Дни в больничной палате тянулись как вязкая патока. Цирцей, хоть и поправлялся физически, чувствовал себя отвратительно. Мелисса по-прежнему оставалась в коме, её сознание было заперто в невидимой клетке, и он был бессилен что-либо изменить. Врачи, в свою очередь, проводили многочисленные тесты и анализы, но все результаты были в норме. Они словно столкнулись с чем-то, что не могли объяснить с научной точки зрения.

Барсина навещала его каждый день, словно запрограммированная кукла, повторяя одно и то же. Рассказывала о новостях, которых практически не было, о стабилизировавшемся состоянии Мелиссы, об отрицательных результатах анализов. И методично, настойчиво пыталась вытянуть из Цирцея хоть какие – то воспоминания о ритуале. Она вытягивала обрывки воспоминаний из его памяти по ниточке, но всё было бесполезно – разум словно заклинило, и он выдавал лишь сумбурные кадры, похожие на испорченную запись: зелёные балахоны, мерцающие свечи, бледное лицо сестры и пустота.

По вечерам он приходил в палату к Мелиссе и просто сидел рядом, глядя на её неподвижное лицо. Он знал, что она его не слышит, но ему нужно было выговориться, разделить с ней свою боль.

На третьи сутки позвонил Антоний и дал понять, что после выписки он должен вернуться к своей прежней жизни, к арене, к боям, к славе. Цирцей почувствовал себя товаром, который нужно быстро починить и вернуть на витрину.

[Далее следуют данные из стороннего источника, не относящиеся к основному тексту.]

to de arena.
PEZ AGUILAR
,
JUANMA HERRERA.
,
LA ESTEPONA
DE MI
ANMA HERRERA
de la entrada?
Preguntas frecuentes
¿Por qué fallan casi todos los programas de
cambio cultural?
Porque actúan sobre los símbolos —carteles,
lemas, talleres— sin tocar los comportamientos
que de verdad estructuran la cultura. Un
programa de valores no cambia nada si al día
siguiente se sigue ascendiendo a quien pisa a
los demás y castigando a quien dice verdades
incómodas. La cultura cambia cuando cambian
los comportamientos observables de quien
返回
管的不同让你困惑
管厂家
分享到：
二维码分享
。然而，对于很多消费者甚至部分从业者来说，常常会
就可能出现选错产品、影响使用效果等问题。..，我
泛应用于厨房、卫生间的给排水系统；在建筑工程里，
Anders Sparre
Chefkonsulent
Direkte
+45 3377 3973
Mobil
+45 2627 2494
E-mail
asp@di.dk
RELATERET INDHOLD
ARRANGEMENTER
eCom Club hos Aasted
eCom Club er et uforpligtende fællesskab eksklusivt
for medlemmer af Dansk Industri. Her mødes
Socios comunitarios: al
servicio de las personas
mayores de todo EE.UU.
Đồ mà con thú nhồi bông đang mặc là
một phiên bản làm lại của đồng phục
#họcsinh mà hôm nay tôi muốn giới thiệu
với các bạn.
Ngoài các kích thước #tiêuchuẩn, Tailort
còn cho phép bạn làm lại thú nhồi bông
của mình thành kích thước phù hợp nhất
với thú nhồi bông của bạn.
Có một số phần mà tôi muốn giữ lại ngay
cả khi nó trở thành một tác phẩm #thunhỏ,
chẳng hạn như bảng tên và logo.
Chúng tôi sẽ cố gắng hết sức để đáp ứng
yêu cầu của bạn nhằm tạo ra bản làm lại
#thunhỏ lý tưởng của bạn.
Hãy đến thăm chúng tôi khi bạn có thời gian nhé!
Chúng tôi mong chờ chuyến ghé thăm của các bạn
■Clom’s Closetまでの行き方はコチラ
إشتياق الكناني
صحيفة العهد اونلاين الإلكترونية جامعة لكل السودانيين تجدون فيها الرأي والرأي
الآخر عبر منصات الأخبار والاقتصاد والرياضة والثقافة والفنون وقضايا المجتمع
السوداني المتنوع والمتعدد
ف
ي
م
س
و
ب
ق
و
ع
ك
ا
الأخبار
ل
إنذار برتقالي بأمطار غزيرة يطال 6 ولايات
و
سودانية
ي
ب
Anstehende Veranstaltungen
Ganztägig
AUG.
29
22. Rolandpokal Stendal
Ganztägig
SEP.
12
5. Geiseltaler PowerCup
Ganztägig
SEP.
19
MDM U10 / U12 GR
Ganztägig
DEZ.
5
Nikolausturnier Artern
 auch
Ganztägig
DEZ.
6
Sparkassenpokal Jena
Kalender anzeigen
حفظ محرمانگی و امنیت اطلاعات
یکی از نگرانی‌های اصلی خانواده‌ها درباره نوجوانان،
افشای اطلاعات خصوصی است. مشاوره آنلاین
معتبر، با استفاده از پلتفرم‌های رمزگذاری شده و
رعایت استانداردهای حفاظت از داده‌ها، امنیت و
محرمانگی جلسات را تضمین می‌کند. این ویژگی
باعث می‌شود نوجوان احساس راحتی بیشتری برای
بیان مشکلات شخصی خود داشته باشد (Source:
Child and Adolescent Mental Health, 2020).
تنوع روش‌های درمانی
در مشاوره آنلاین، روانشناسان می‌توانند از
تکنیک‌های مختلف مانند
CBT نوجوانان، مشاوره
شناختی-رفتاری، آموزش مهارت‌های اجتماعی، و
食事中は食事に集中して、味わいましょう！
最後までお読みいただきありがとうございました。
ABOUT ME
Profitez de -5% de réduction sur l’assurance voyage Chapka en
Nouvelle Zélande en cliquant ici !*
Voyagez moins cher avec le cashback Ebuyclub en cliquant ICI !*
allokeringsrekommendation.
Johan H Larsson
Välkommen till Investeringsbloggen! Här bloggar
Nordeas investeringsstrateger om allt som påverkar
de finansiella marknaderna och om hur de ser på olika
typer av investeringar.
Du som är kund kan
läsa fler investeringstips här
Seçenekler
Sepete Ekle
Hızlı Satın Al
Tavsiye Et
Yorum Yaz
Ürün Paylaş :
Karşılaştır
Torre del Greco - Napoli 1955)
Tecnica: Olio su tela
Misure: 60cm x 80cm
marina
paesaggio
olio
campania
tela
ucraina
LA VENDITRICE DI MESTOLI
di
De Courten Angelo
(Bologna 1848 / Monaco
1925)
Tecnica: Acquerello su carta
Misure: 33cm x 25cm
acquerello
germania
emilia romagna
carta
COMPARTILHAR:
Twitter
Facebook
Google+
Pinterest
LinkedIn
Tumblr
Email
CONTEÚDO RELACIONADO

Лектик Малека ждал его на крыше здания, готовый к взлёту. Барсина молча провела Цирцея к нему, поддерживая его под руку. Ветер яростно трепал её плащ, и холод пробирал до костей. Цирцей не сопротивлялся, двигаясь как автомат, опустошённый и подавленный. Он словно отключился от внешнего мира, погрузившись в пучину собственных мыслей и переживаний. Поднявшись на борт, они сели в мягкие кресла, и лектик плавно оторвался от земли, устремившись в ночное небо Нео – Рима. Город, мерцающий огнями внизу, казался далёким и чужим, словно фон к кошмарному сну. Барсина сидела рядом, молча глядя в окно, и Цирцей чувствовал, что между ними вырастает стена, невидимая, но непреодолимая.

Онивозвращались домой, но дом уже не казался им прежним. В нём небыло Мелиссы.